Every time we sit down to play online, we're faced with variables, choices not just of game type and betting limit, or tournament versus cash play, but also of environment: music or no music; phone or no phone; rats gnawing at our feet or no rats gnawing at our feet. How you sort and select these variables is up to you, but one thing you must do is sort and select. To play online consistently effectively, you have to give some thought to, and honest inspection of, when and how you play poorly or well. More to the point, you have to figure out what's going on when you don't play well, and then see to it that it never happens again.

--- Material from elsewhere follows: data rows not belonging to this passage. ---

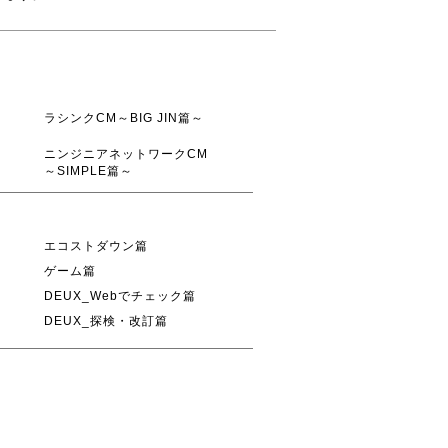
ラシンクCM～BIG JIN篇～
ニンジニアネットワークCM
～SIMPLE篇～
エコストダウン篇
ゲーム篇
DEUX_Webでチェック篇
DEUX_探検・改訂篇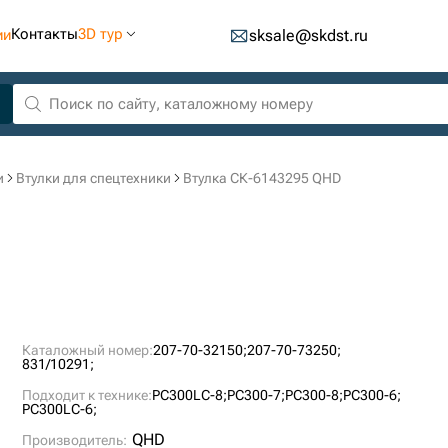
Контакты
3D тур
ии
sksale@skdst.ru
и
Втулки для спецтехники
Втулка СК-6143295 QHD
Каталожный номер:
207-70-32150;
207-70-73250;
831/10291;
Подходит к технике:
PC300LC-8;
PC300-7;
PC300-8;
PC300-6;
PC300LC-6;
QHD
Производитель: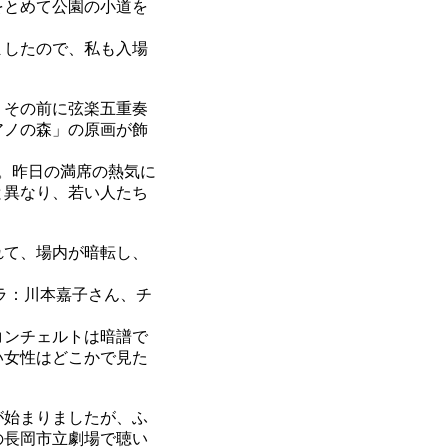
をとめて公園の小道を
ましたので、私も入場
、その前に弦楽五重奏
アノの森」の原画が飾
。昨日の満席の熱気に
と異なり、若い人たち
れて、場内が暗転し、
ラ：川本嘉子さん、チ
コンチェルトは暗譜で
い女性はどこかで見た
が始まりましたが、ふ
の長岡市立劇場で聴い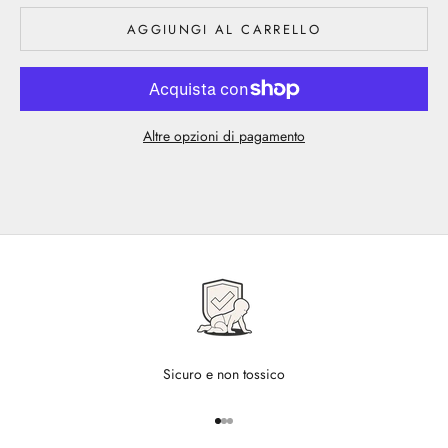
AGGIUNGI AL CARRELLO
Altre opzioni di pagamento
Sicuro e non tossico
Vai all'articolo 1
Vai all'articolo 2
Vai all'articolo 3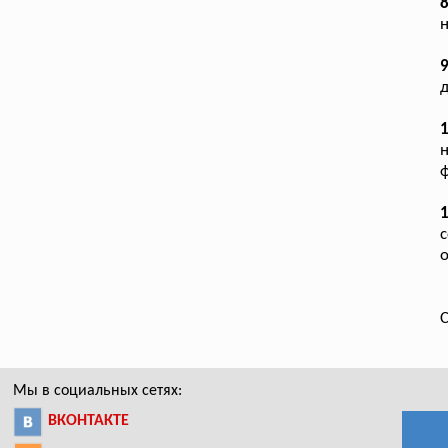
н
9
д
1
ф
1
с
о
С
Мы в социальных сетях:
ВКОНТАКТЕ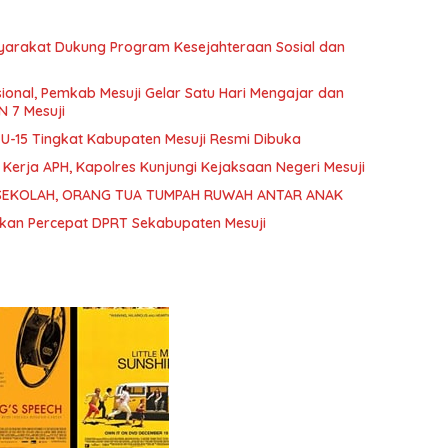
syarakat Dukung Program Kesejahteraan Sosial dan
sional, Pemkab Mesuji Gelar Satu Hari Mengajar dan
 7 Mesuji
n U-15 Tingkat Kabupaten Mesuji Resmi Dibuka
erja APH, Kapolres Kunjungi Kejaksaan Negeri Mesuji
SEKOLAH, ORANG TUA TUMPAH RUWAH ANTAR ANAK
sukan Percepat DPRT Sekabupaten Mesuji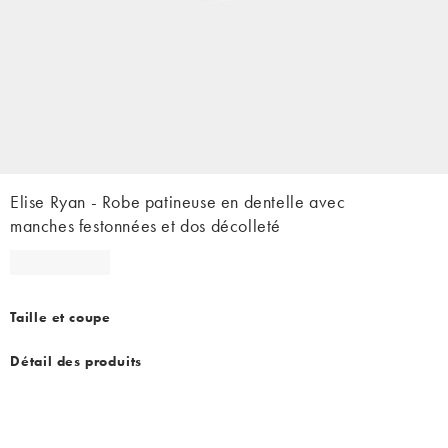
Elise Ryan - Robe patineuse en dentelle avec
manches festonnées et dos décolleté
Taille et coupe
Détail des produits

I'm trusting that you have enough experience of online play, and enough personal frankness, to address this question in a meaningful way. Do you drink when you play online? How does that work out for you? Do you go for that one extra cash game rebuy or that one last sitngo when things haven't been going your way? Do things continue not to go your way? Do you play when you're tired? This one's particularly insidious, because we poker players get tired and wired at the same time. We're so wound up from playing poker that the only thing we imagine winding us down is, hey, more poker. However, since we're also tired, we can't really play effectively. Also, being tired degrades our ability, among other things, to perceive being tired.

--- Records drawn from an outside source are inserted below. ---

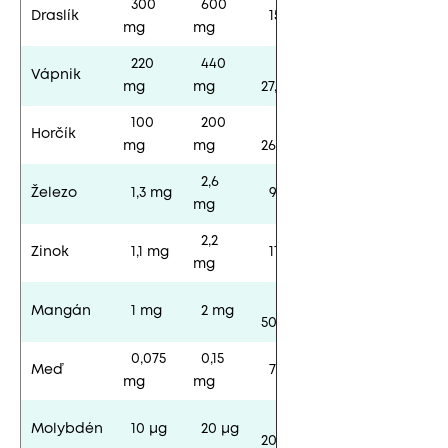
300
600
Draslík
15/30
mg
mg
220
440
Vápnik
mg
mg
27,5/55
100
200
Horčík
mg
mg
26,5/53
2,6
Železo
1,3 mg
9,5/19
mg
2,2
Zinok
1,1 mg
11/22
mg
Mangán
1 mg
2 mg
50/100
0,075
0,15
Meď
7,5/15
mg
mg
Molybdén
10 μg
20 μg
20/40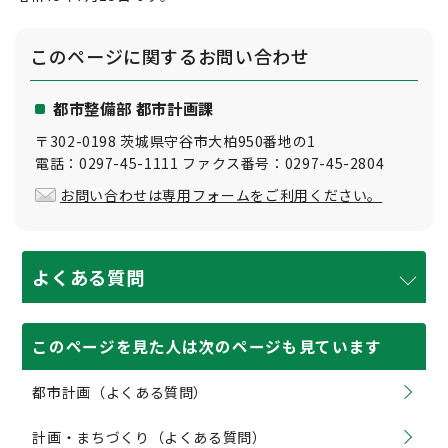
このページに関する
お問い合わせ
都市整備部 都市計画課
〒302-0198 茨城県守谷市大柏950番地の1
電話：0297-45-1111 ファクス番号：0297-45-2804
お問い合わせは専用フォームをご利用ください。
よくある質問
このページを見た人は次のページも見ています
都市計画（よくある質問）
計画・まちづくり（よくある質問）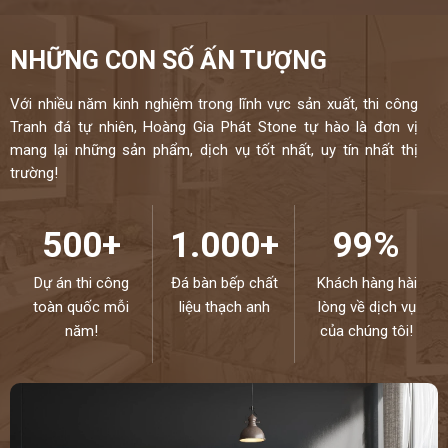
NHỮNG CON SỐ ẤN TƯỢNG
Với nhiều năm kinh nghiệm trong lĩnh vực sản xuất, thi công
Tranh đá tự nhiên, Hoàng Gia Phát Stone tự hào là đơn vị
mang lại những sản phẩm, dịch vụ tốt nhất, uy tín nhất thị
trường!
500+
1.000+
99%
Dự án thi công
Đá bàn bếp chất
Khách hàng hài
toàn quốc mỗi
liệu thạch anh
lòng về dịch vụ
năm!
của chúng tôi!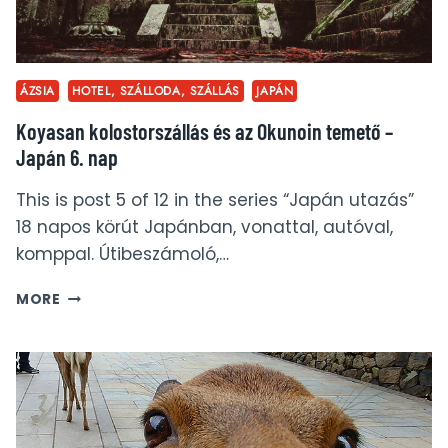
NAP
ÁZSIA
HOTEL, SZÁLLODA, SZÁLLÁS
JAPÁN
Koyasan kolostorszállás és az Okunoin temető –
Japán 6. nap
This is post 5 of 12 in the series “Japán utazás”
18 napos körút Japánban, vonattal, autóval,
komppal. Útibeszámoló,…
KOYASAN
MORE
KOLOSTORSZÁLLÁS
ÉS
AZ
OKUNOIN
TEMETŐ
–
JAPÁN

There are a couple of approaches you can take to really get to the heart of how you inhabit your online poker space. One is to spend frequent moments in quiet contemplation of the question, remembering that the point of the exercise is not to recriminate but to just to ruminate, and that open, honest acceptance of all your aspects is the true path of the poker warrior. Another is to keep a notebook by your computer, or a computer file labeled "state of mind" and in it just record in passing all your observations about the way you think and the choices you make. I divide my notes into "sharps" -- ways I play better -- and "flats" -- ways I play worse. Here are a few of each I have noticed, and noted, in my play.
SHARPS
Heads up play
Playing in the morning
Not afraid to lose
Confident (even arrogant)
Fresh hot coffee
After a good day's work
Sufficiently funded for the game
Happy
By myself
FLATS
Double dipping
Alcohol
Playing tired
Angry at the world
When I stop caring
Taking phone calls
Trying for a hit-and-run win
Avoiding work
Feeling guilty about avoiding work
Thinking about your own online playing experience now, print out this page and fill in some blanks if you will.
SHARPS
FLATS
There are many other ways to think about how you inhabit the situation of online poker. It's a question that never gets fully answered. Nor should it, for there's always room for improvement. What I want to stress -- what I can't stress enough -- is the need to be sensitive to your mindset. Be open and articulate with yourself about what works and doesn't work for you. From time to time your ego may take a beating. Mine certainly does when, for instance, I call a big bet when I just know I'm beat, and then have to face the sad fact of my own stupid stupidity. But ego is not the issue. Money is the issue, and it's axiomatic that the more frequently you bring your sharp mind to the table instead of your flat one, the more money you'll make playing poker. Only you can know whether you've got the sharp mind or the flat mind in play, and you will only know if you're frank. Let your ego take its lumps. Your bankroll will thank you in the end.